TASK INSTRUCTIONS - Search the records for the string "SONOMA" and copy every line where it turns up.

╭─ RECORDED INFORMATION

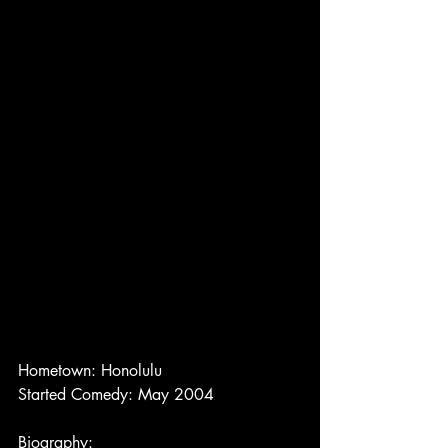
Hometown: Honolulu
Started Comedy: May 2004
Biography: 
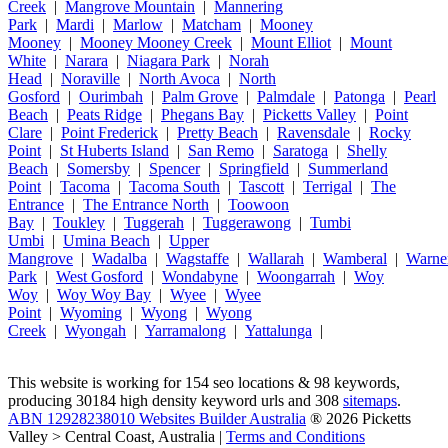
Creek
|
Mangrove Mountain
|
Mannering
Park
|
Mardi
|
Marlow
|
Matcham
|
Mooney
Mooney
|
Mooney Mooney Creek
|
Mount Elliot
|
Mount
White
|
Narara
|
Niagara Park
|
Norah
Head
|
Noraville
|
North Avoca
|
North
Gosford
|
Ourimbah
|
Palm Grove
|
Palmdale
|
Patonga
|
Pearl
Beach
|
Peats Ridge
|
Phegans Bay
|
Picketts Valley
|
Point
Clare
|
Point Frederick
|
Pretty Beach
|
Ravensdale
|
Rocky
Point
|
St Huberts Island
|
San Remo
|
Saratoga
|
Shelly
Beach
|
Somersby
|
Spencer
|
Springfield
|
Summerland
Point
|
Tacoma
|
Tacoma South
|
Tascott
|
Terrigal
|
The
Entrance
|
The Entrance North
|
Toowoon
Bay
|
Toukley
|
Tuggerah
|
Tuggerawong
|
Tumbi
Umbi
|
Umina Beach
|
Upper
Mangrove
|
Wadalba
|
Wagstaffe
|
Wallarah
|
Wamberal
|
Warne
Park
|
West Gosford
|
Wondabyne
|
Woongarrah
|
Woy
Woy
|
Woy Woy Bay
|
Wyee
|
Wyee
Point
|
Wyoming
|
Wyong
|
Wyong
Creek
|
Wyongah
|
Yarramalong
|
Yattalunga
|
This website is working for 154 seo locations & 98 keywords,
producing 30184 high density keyword urls and 308
sitemaps
.
ABN 12928238010 Websites Builder Australia
® 2026 Picketts
Valley > Central Coast, Australia |
Terms and Conditions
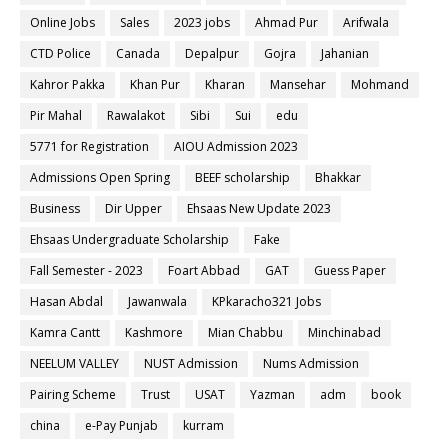
Online Jobs
Sales
2023 jobs
Ahmad Pur
Arifwala
CTD Police
Canada
Depalpur
Gojra
Jahanian
Kahror Pakka
Khan Pur
Kharan
Mansehar
Mohmand
Pir Mahal
Rawalakot
Sibi
Sui
edu
5771 for Registration
AIOU Admission 2023
Admissions Open Spring
BEEF scholarship
Bhakkar
Business
Dir Upper
Ehsaas New Update 2023
Ehsaas Undergraduate Scholarship
Fake
Fall Semester - 2023
Foart Abbad
GAT
Guess Paper
Hasan Abdal
Jawanwala
KPkaracho321 Jobs
Kamra Cantt
Kashmore
Mian Chabbu
Minchinabad
NEELUM VALLEY
NUST Admission
Nums Admission
Pairing Scheme
Trust
USAT
Yazman
adm
book
china
e-Pay Punjab
kurram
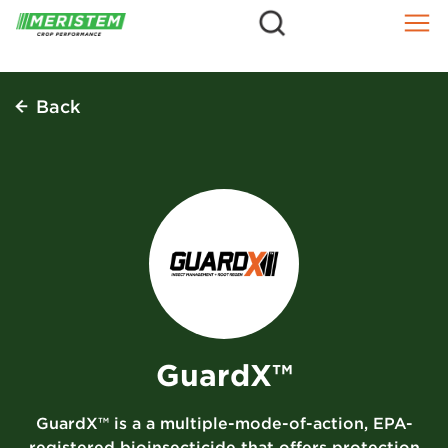
=
Skip
to
content
Back
GuardX™
GuardX™ is a a multiple-mode-of-action, EPA-
registered bioinsecticide that offers protection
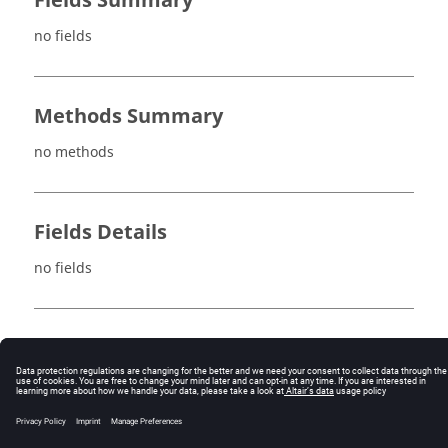
Fields Summary
no fields
Methods Summary
no methods
Fields Details
no fields
Method Details
no methods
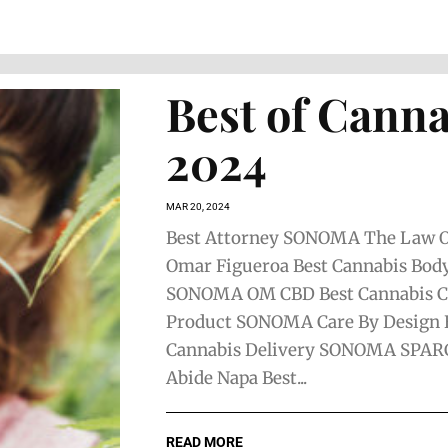
Best of Canna
2024
MAR 20, 2024
Best Attorney SONOMA The Law Of
Omar Figueroa Best Cannabis Bod
SONOMA OM CBD Best Cannabis 
Product SONOMA Care By Design 
Cannabis Delivery SONOMA SPAR
Abide Napa Best...
READ MORE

╰─

EXERCISE ANSWER -
Best Attorney SONOMA The Law Of
SONOMA OM CBD Best Cannabis 
Product SONOMA Care By Design 
Cannabis Delivery SONOMA SPAR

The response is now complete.